1. paint a specified blue node in red;
2. calculate which red node is the closest to the given one and print the shortest distance to the closest red node.

Your task is to write a program which will execute the described queries.

Input

The first line contains two integers n and m (2 ≤ n ≤ 10⁵, 1 ≤ m ≤ 10⁵) — the number of nodes in the tree and the number of queries. Next n - 1 lines contain the tree edges, the i-th line contains a pair of integers a_i, b_i (1 ≤ a_i, b_i ≤ n, a_i ≠ b_i) — an edge of the tree.

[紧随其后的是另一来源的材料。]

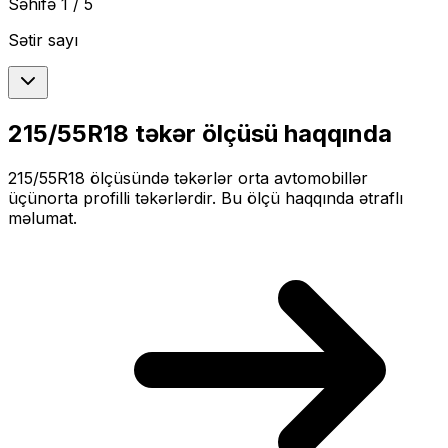
Səhifə
1
/
5
Sətir sayı
215/55R18
təkər ölçüsü haqqında
215/55R18
ölçüsündə təkərlər
orta
avtomobillər
üçün
orta profilli
təkərlərdir. Bu ölçü haqqında ətraflı
məlumat.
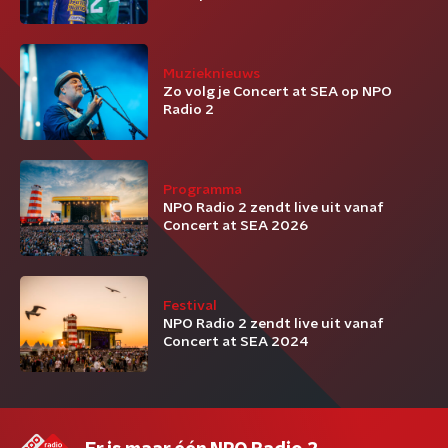
Muzieknieuws
Zo volg je Concert at SEA op NPO
Radio 2
Programma
NPO Radio 2 zendt live uit vanaf
Concert at SEA 2026
Festival
NPO Radio 2 zendt live uit vanaf
Concert at SEA 2024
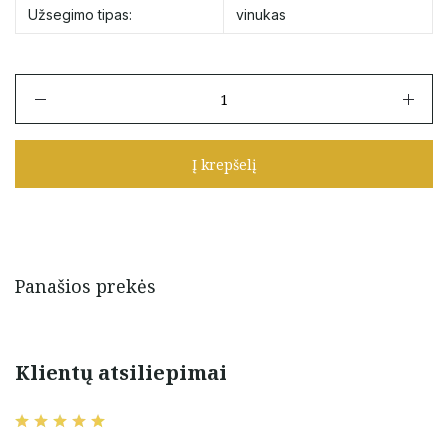
Užsegimo tipas:
vinukas
produkto
kiekis:
Auksiniai
vinukai
Į krepšelį
su
perlu
ir
cirkoniais
Panašios prekės
Klientų atsiliepimai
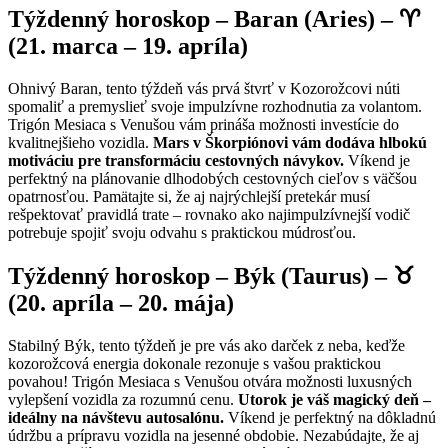
Týždenný horoskop – Baran (Aries) – ♈
(21. marca – 19. apríla)
Ohnivý Baran, tento týždeň vás prvá štvrť v Kozorožcovi núti
spomaliť a premyslieť svoje impulzívne rozhodnutia za volantom.
Trigón Mesiaca s Venušou vám prináša možnosti investície do
kvalitnejšieho vozidla.
Mars v Škorpiónovi vám dodáva hlbokú
motiváciu pre transformáciu cestovných návykov.
Víkend je
perfektný na plánovanie dlhodobých cestovných cieľov s väčšou
opatrnosťou. Pamätajte si, že aj najrýchlejší pretekár musí
rešpektovať pravidlá trate – rovnako ako najimpulzívnejší vodič
potrebuje spojiť svoju odvahu s praktickou múdrosťou.
Týždenný horoskop – Býk (Taurus) – ♉
(20. apríla – 20. mája)
Stabilný Býk, tento týždeň je pre vás ako darček z neba, keďže
kozorožcová energia dokonale rezonuje s vašou praktickou
povahou! Trigón Mesiaca s Venušou otvára možnosti luxusných
vylepšení vozidla za rozumnú cenu.
Utorok je váš magický deň –
ideálny na návštevu autosalónu.
Víkend je perfektný na dôkladnú
údržbu a prípravu vozidla na jesenné obdobie. Nezabúdajte, že aj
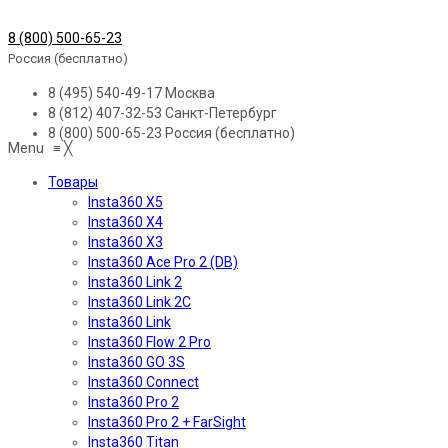
8 (800) 500-65-23
Россия (бесплатно)
8 (495) 540-49-17
Москва
8 (812) 407-32-53
Санкт-Петербург
8 (800) 500-65-23
Россия (бесплатно)
Menu
≡
╳
Товары
Insta360 X5
Insta360 X4
Insta360 X3
Insta360 Ace Pro 2 (DB)
Insta360 Link 2
Insta360 Link 2C
Insta360 Link
Insta360 Flow 2 Pro
Insta360 GO 3S
Insta360 Connect
Insta360 Pro 2
Insta360 Pro 2 + FarSight
Insta360 Titan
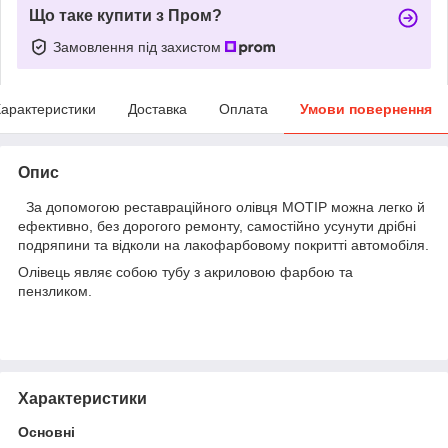
Що таке купити з Пром?
Замовлення під захистом
арактеристики
Доставка
Оплата
Умови повернення
Опис
За допомогою реставраційного олівця MOTIP можна легко й
ефективно, без дорогого ремонту, самостійно усунути дрібні
подряпини та відколи на лакофарбовому покритті автомобіля.
Олівець являє собою тубу з акриловою фарбою та
пензликом.
Характеристики
Основні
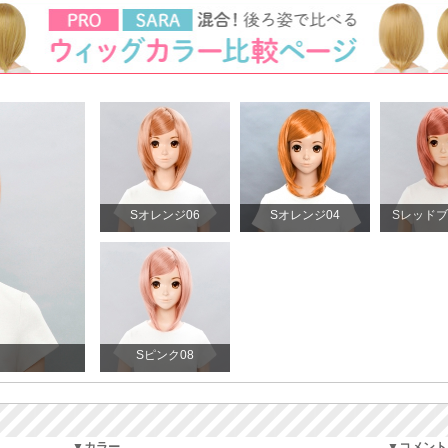
Sオレンジ06
Sオレンジ04
Sレッドブ
Sピンク08
▼カラー
▼コメント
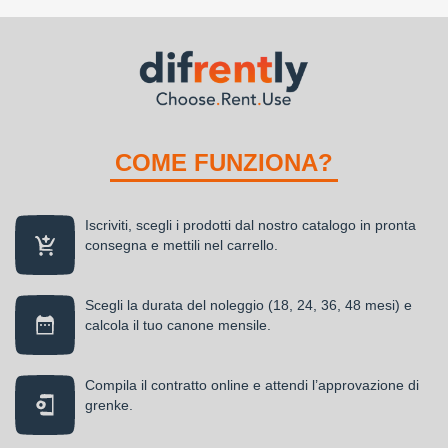
COME FUNZIONA?
Iscriviti, scegli i prodotti dal nostro catalogo in pronta
consegna e mettili nel carrello.
Scegli la durata del noleggio (18, 24, 36, 48 mesi) e
calcola il tuo canone mensile.
Compila il contratto online e attendi l’approvazione di
grenke.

Next m lines contain queries. Each query is specified as a pair of integers t_i, v_i (1 ≤ t_i ≤ 2, 1 ≤ v_i ≤ n). If t_i = 1, then as a reply to the query we need to paint a blue node v_i in red. If t_i = 2, then we should reply to the query by printing the shortest distance from some red node to node v_i.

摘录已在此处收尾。